Dashboard

Workflow Extraction Issues

Workflow extraction has open issues with copied datasets, connection loss, interface needs Vue conversion

Raw
Revised:
2026-05-21
Revision:
6
Related Notes:
Component - Workflow Extraction, Component - Workflow Extraction Models, Issue 17506 - Convert Workflow Extraction Interface to Vue, PR 21935 - Workflow Extraction Vue Conversion, PR 22706 - Workflow Extraction by IDs, Workflow Extraction Multiple Histories, Problem - basic.py Parameter Hierarchy

Workflow Extraction - Known Issues

Summary of open GitHub issues related to workflow extraction limitations in Galaxy.

UI/UX Modernization

#17506 - Convert workflow extraction interface to Vue

Status: Open | Labels: enhancement, UI-UX, refactoring, backend

The build_from_current_history Mako template is the last non-data display Mako in Galaxy. Needs conversion to FastAPI + Vue.

Discussion points:

  • Option A: Keep selection UI, convert to Vue
  • Option B: Extract full workflow automatically, let users edit in workflow editor
  • Concern about large histories generating “a lot of crap” without selection
  • jmchilton: “extracting workflows from histories is pretty much the core idea of Galaxy”

Copied Dataset Problems

#9161 - Extracting workflow from history with copied datasets breaks

Status: Open | Labels: bug, workflows

When datasets are copied from other histories:

  • All connections are broken
  • Includes tools from original history that weren’t run in target history
  • Copied datasets not treated as inputs (should be like uploads)

Workaround: Download and re-upload datasets instead of copying.

#21336 - Extract workflow from history misses connections

Status: Open (Nov 2025)

  • Extracted workflow has 5 tools without any inputs
  • May be related to job cache usage
  • Reported on usegalaxy.eu (v25.0)

#13823 - Workflow extraction fails (in specific identified cases)

Status: Open | Labels: bug

Fails when:

  1. Tool has multiple collection outputs (e.g., FastQC)
  2. One output collection is copied to new history
  3. Another tool runs on that copied collection
  4. Extraction produces empty workflow

Collection Extraction Problems

#21788 - Workflow extraction with empty collection produces empty workflow

Status: Open (Feb 2026)

Follow-up to #18484 (which fixed server crash but not underlying extraction).

  • Empty collection filtering causes no jobs to run for downstream tools
  • Job-based extraction finds nothing to trace
  • Extracted workflow contains 0 steps instead of expected structure

Test: test_empty_collection_map_over_extract_workflow

#21789 - Workflow extraction fails to connect tools for dynamically-created nested collections

Status: Open (Feb 2026)

Related to #21722 (ID-based extraction for cross-history). This is same-history HID-reliance problem.

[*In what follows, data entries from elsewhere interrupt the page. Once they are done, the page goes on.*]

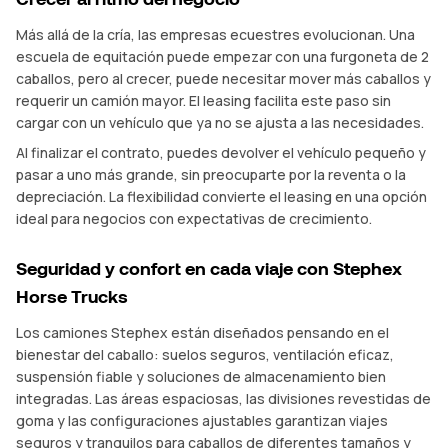
Más allá de la cría, las empresas ecuestres evolucionan. Una
escuela de equitación puede empezar con una furgoneta de 2
caballos, pero al crecer, puede necesitar mover más caballos y
requerir un camión mayor. El leasing facilita este paso sin
cargar con un vehículo que ya no se ajusta a las necesidades.
Al finalizar el contrato, puedes devolver el vehículo pequeño y
pasar a uno más grande, sin preocuparte por la reventa o la
depreciación. La flexibilidad convierte el leasing en una opción
ideal para negocios con expectativas de crecimiento.
Seguridad y confort en cada viaje con Stephex
Horse Trucks
Los camiones Stephex están diseñados pensando en el
bienestar del caballo: suelos seguros, ventilación eficaz,
suspensión fiable y soluciones de almacenamiento bien
integradas. Las áreas espaciosas, las divisiones revestidas de
goma y las configuraciones ajustables garantizan viajes
seguros y tranquilos para caballos de diferentes tamaños y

  • Tool creates dynamic nested collection (no inputs)
  • Downstream tool reduces/operates on it
  • Extraction creates spurious input collection step
  • Downstream tool misconnected to spurious input instead of upstream tool

Test: test_subcollection_reduction


Tool-Specific Issues

#12590 - Expression tool disconnected when extracting workflow

Status: Open | Labels: bug, workflows, paper-cut

  • Multiple root datasets cause label mix-ups
  • “Compose text parameter value” left disconnected
  • Input dataset labels assigned incorrectly

#14541 - Extract Workflow does not include Extract Dataset Tool

Status: Open | Labels: bug

  • Extract Dataset tool missing from extracted workflows
  • Creates duplicate input files instead of preserving tool chain

#12236 - Extracting workflows with Unzip Collection for Copied Collections is Broken

Status: Open | Labels: bug, workflows, dataset-collections


Crashes

#14423 - build_from_current_history crashed with key error

Status: Open | Labels: bug, workflows

AttributeError: 'dict' object has no attribute 'hid'
  • Crash in extract.py:416 within __cleanup_param_values
  • Occurs with collections and deferred datasets (DL)
  • Expected HDA object, received dict with {'values': [{'src': 'hda', 'id': '...'}]}

#5189 - workflow extraction failed

Status: Open (2018) | Labels: bug

#6126 - cannot extract workflow with history that contains ‘quast’ tool

Status: Open | Labels: bug, workflows


Feature Requests

#6714 - Option of applying dataset annotations to extracted workflow

Status: Open | Labels: feature-request

#7003 - Feature: Extract workflow also to include queued jobs

Status: Open | Labels: feature-request, workflows

Include jobs that are queued but not yet completed in extraction.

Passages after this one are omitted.